On Friday, the president signed the $1 trillion omnibus spending bill, which funds the government for the remaining nine months of the fiscal year. Afterward, he released a statement saying he won't abide by the law because the Justice Department had advised that certain provisions are "subject to well-founded constitutional objections."
House Speaker John A. Boehner's spokesman Kevin Smith told The Washington Times, "This president used to condemn the type of signing statements he is now embracing to ignore the will of Congress and the American people."
One of the presidential pet peeves is that Capitol Hill put the kibosh on his czars. Those high-level White House appointments aren't confirmed by the Senate but are central to implementing Mr. Obama's liberal agenda. Lawmakers specifically blocked funding for salaries and offices for four of his nine czars: health care (who coordinates Obamacare), automobile industry ("car czar"), urban affairs and climate change.
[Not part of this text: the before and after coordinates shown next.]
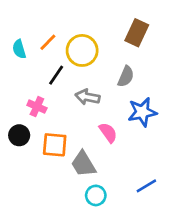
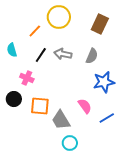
cyan semicircle: (19, 49) -> (12, 50), moved
yellow circle: (82, 50) -> (59, 17), moved
gray arrow: (88, 97) -> (63, 54), moved
pink semicircle: (108, 133) -> (85, 106), moved
blue line: (146, 186) -> (107, 118), moved

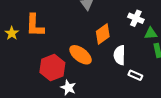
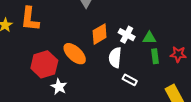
white cross: (136, 18) -> (127, 35), moved

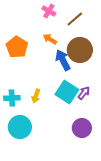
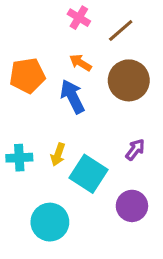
orange pentagon: (17, 47) -> (27, 76), turned 30
blue arrow: (63, 60) -> (72, 97), moved
cyan square: (67, 92) -> (89, 174), moved
cyan circle: (20, 127) -> (50, 222), moved

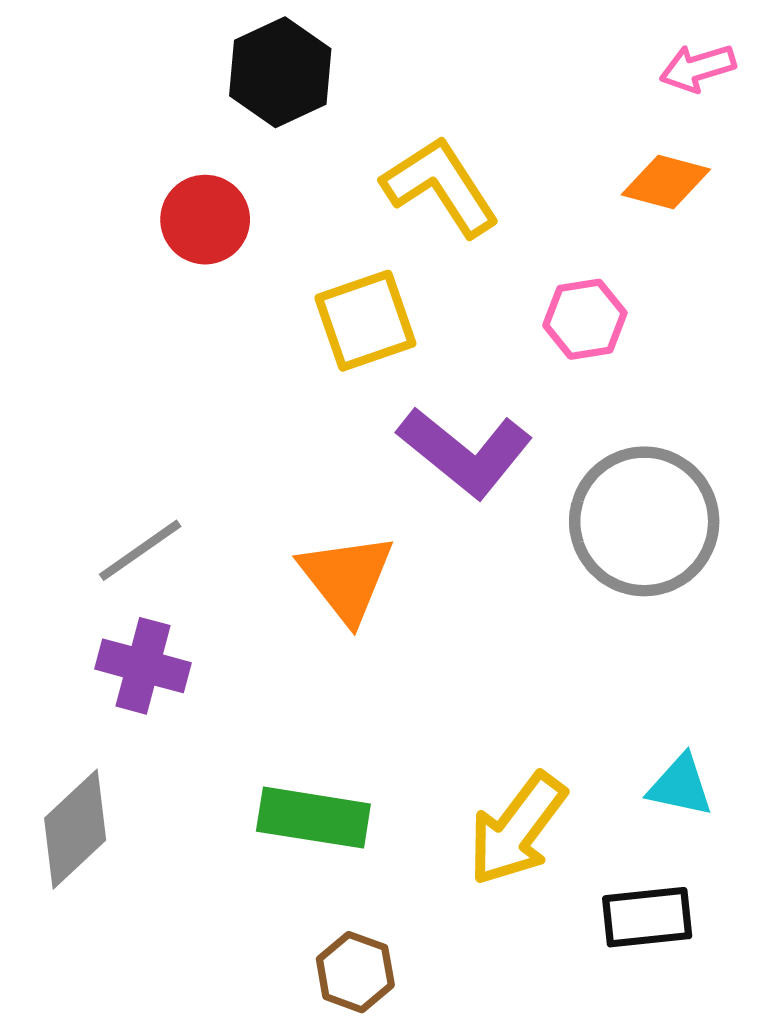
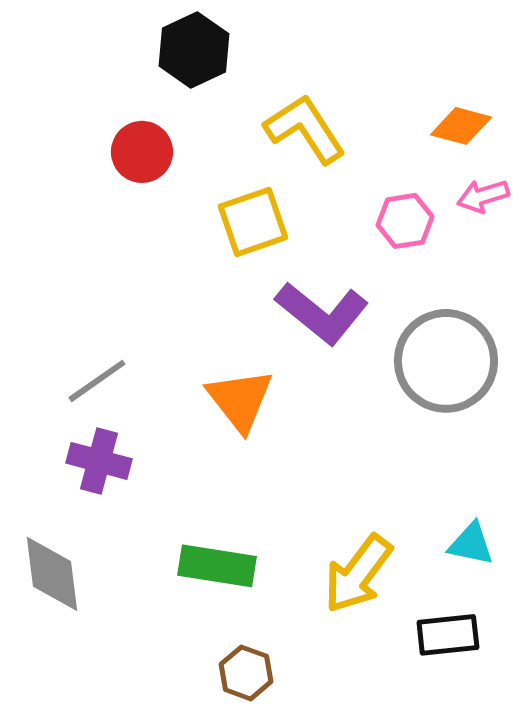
pink arrow: (698, 68) -> (483, 196), moved
gray diamond: (75, 829) -> (52, 574), turned -54

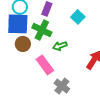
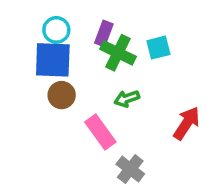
cyan square: (78, 17) -> (158, 48), turned 32
green cross: (42, 30) -> (118, 53), moved

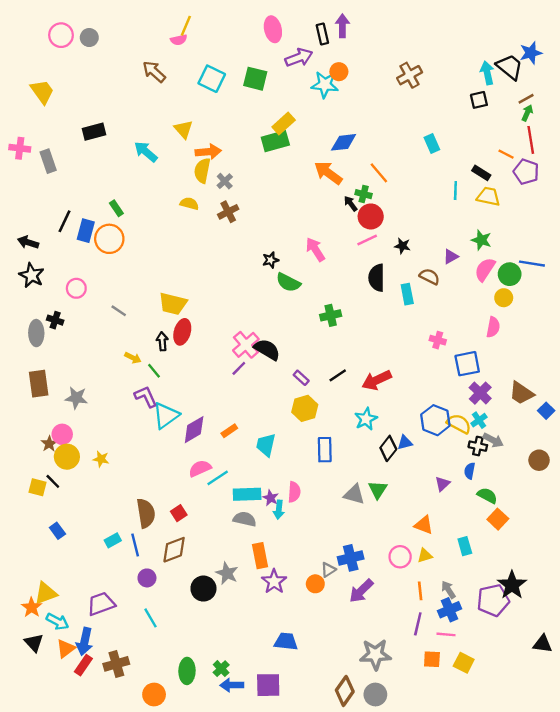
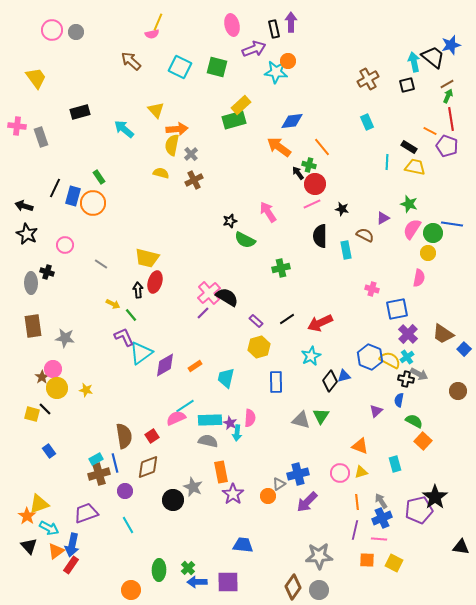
brown cross: (410, 75) -> (368, 79), moved
pink semicircle: (200, 468) -> (176, 418), moved
brown cross: (116, 664) -> (99, 474), moved

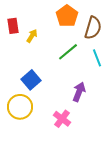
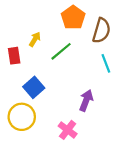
red rectangle: (13, 26) -> (14, 56), moved
green line: (68, 52) -> (61, 51), moved

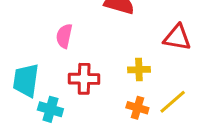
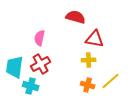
red triangle: (177, 38) -> (95, 39), moved
red cross: (84, 79) -> (41, 64), moved, turned -30

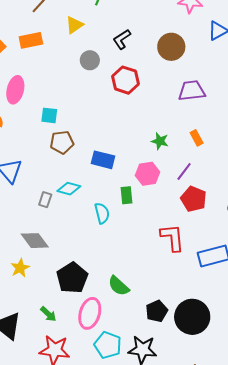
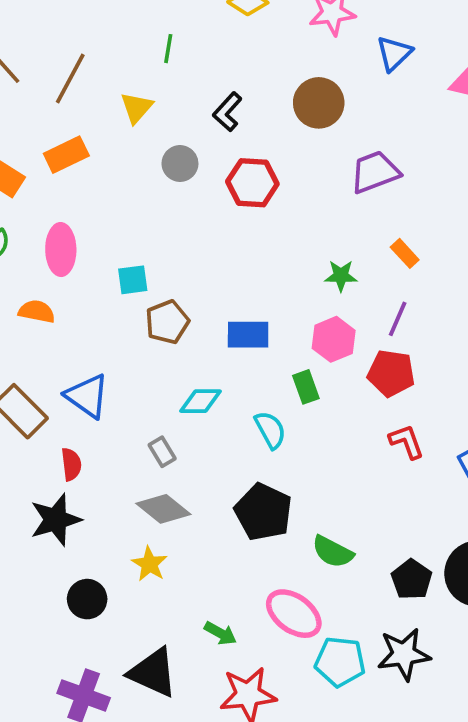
red pentagon: (194, 199) -> (391, 373), moved
gray rectangle: (45, 200) -> (162, 452), moved, turned -35
red L-shape: (172, 238) -> (407, 442), size x0.7
black pentagon: (72, 278) -> (263, 512), moved
pink ellipse: (90, 313) -> (294, 614), turned -56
The president protested that defunding those positions "could prevent me from fulfilling my constitutional responsibilities, by denying me the assistance of senior advisers and by obstructing my supervision of executive branch officials." Thus, he's going to interpret the law as he sees fit.
The commander in chief is opposed to new restrictions on foreign relations and national security, especially a new requirement that the defense secretary notify congressional appropriations committees in advance of military exercises that cost more than $100,000 for construction.
Also at issue is a restriction on funding United Nations peacekeeping missions that put U.S. armed forces under the command or operational control of foreign nationals. Mr. Obama said he's only going to apply those provisions he deems constitutional. The same flexibility with the law apparently will be enjoyed in relation to 14 separate provisions that limit foreign aid to certain governments.
The president protested that "once again" he has been stopped from transferring terrorist detainees from the U.S. facility at Guantanamo Bay, Cuba, onto the U.S. mainland. He claimed this law could "violate constitutional separation of powers principles." He vowed to interpret it to keep executive powers supreme and work to repeal the ban on bringing these dangerous outlaws stateside.
On top of all this, Mr. Obama took umbrage at unnamed but "numerous" omnibus provisions that limit the executive branch from spending money without the approval of congressional committees. He wrote, "These are constitutionally impermissible forms of congressional aggrandizement in the execution of the laws." The chief executive warned that his administration will notify the relevant committees in advance and listen to their recommendations, but "our spending decisions shall not be treated as dependent on the approval of congressional committees."
The American system of government is based on a separation of powers, not presidential fiat. Mr. Obama should abide by every word of the 1,200-page bill passed by Congress and signed by his own hand.